Tuesday, 21 April 2026

water flowing underground

 'a day of wild driving snow, with a fierce bitter wind from the east. mr. venables had a terrible journey to the chapel, on of the worst he has ever had.

preached on the story of balaam extempore this afternoon from numbers xxii, 22 and made a miserable exhibition, very nearly breaking down...' 

- kilvert, diaries, 21st april 1872. 

the leigh folk festival 2026

horsemouth has been contemplating the leigh folk festival (june 25th to june 28th)

this year featuring the mighty lou and leo (who, as you know, he knows) plus roshi nasehi, belinda kempster and fran foote, diana collier (with a band), and the owl service. 

you see that makes a pretty good line up (horsemouth is assuming a sunday in the fishermen's chapel rather than saturday main stage, though to be frank it could be the friday in the fishermen's chapel - time will tell).

kick off times seem to be pretty much about 11am. 

the rest of the line up he pretty much does not know. 

last year himself and howard were put off by hearing a radio show of musicians playing at the festival (all of the modern singer-songwriter type, young people with 4 chord cycle songs). 

one year they were put off by rail strike hell. 

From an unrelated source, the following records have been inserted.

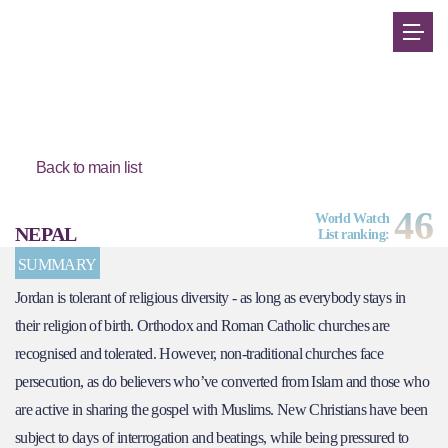
Back to main list
46
World Watch
NEPAL
List ranking:
SUMMARY
Jordan is tolerant of religious diversity - as long as everybody stays in
their religion of birth. Orthodox and Roman Catholic churches are
recognised and tolerated. However, non-traditional churches face
persecution, as do believers who’ve converted from Islam and those who
are active in sharing the gospel with Muslims. New Christians have been
subject to days of interrogation and beatings, while being pressured to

now unless he is covered by a relative this will mean something like going down the saturday night, visiting the festival on the sunday and returning on the monday. he just cannot make the 'travelling up on a sunday morning' work, even if he could get a lift into hereford/ abergavenny/ newport - well ok maybe newport it would work). 

some friends are doing a bookfair may 22nd to 25th, horsemouth would like to go to this also but again struggles to see a way he can do it. 

last night the AGM of the commons water committee 

a spring on the common is fed with water from the malvern hills, it is distributed by old military infrastructure (and more modern alkathene pipe) round a series of water tanks before being sent down seven or eight  'lines' to various of the houses and farms mostly on the edges of the common. the longest line is about 1.2km. 

a schematic of the various pipes and flows is a complicated beast (horsemouth is reminded of the water supply system to the castle in ismail kadare's the siege, the one deliberately designed to baffle human understanding). 

but, driven on by the goad of a regulation 18 order, progress is being made. 

horsemouth thanks the board for their hard work. horsemouth notes (in his humble opinion) that they are a good strong board with a wide range of skills. 


Monday, 20 April 2026

tantalisingly incomplete

it's the 20th of april 1872 and kilvert is returning to clyro.

'left dear hospitable ilston rectory at 8.15 and drove to killay station with mr. and mrs. westhorp and henry. there I bade them all goodbye and they drove on to swansea. as I was taking my ticket hughes, rector of bryngwyn, clapped me on the back. he was going to hay...'

kilvert is obliged to accompany him in third class. 

the next day in clyro 'a day of wild driving snow'. 

meanwhile in the wilds of herefordshire...

horsemouth mostly spent the day reading isaiah berlin's three critics of the enlightenment: vico, hamann, herder and in particular the essay on herder - herder and the enlightenment. which, at about 92 pages, is a decent readable length.

now herder originated the term nationalism but there's less comfort there for a modern day right winger than you might suppose because he's not a fan of the state. his model of nationalism is a more cultural and linguistic one.

'we live in a world we ourselves create'

herder was big into the people and their culture. in his wikipedia entry he is praised for his tantalisingly incomplete ideas. 

a friend proposed benedict anderson's imagined communities as a way out of horsemouth's perplexity - he'll look at that soon. he read it a long time ago and has mostly forgotten it. 

in the evening he carried on reading italo svevo's my life. 

today another beautiful morning. he has planted out most of the runner beans and they seem to have survived the cold night. 

tonight a meeting of the commons water committee.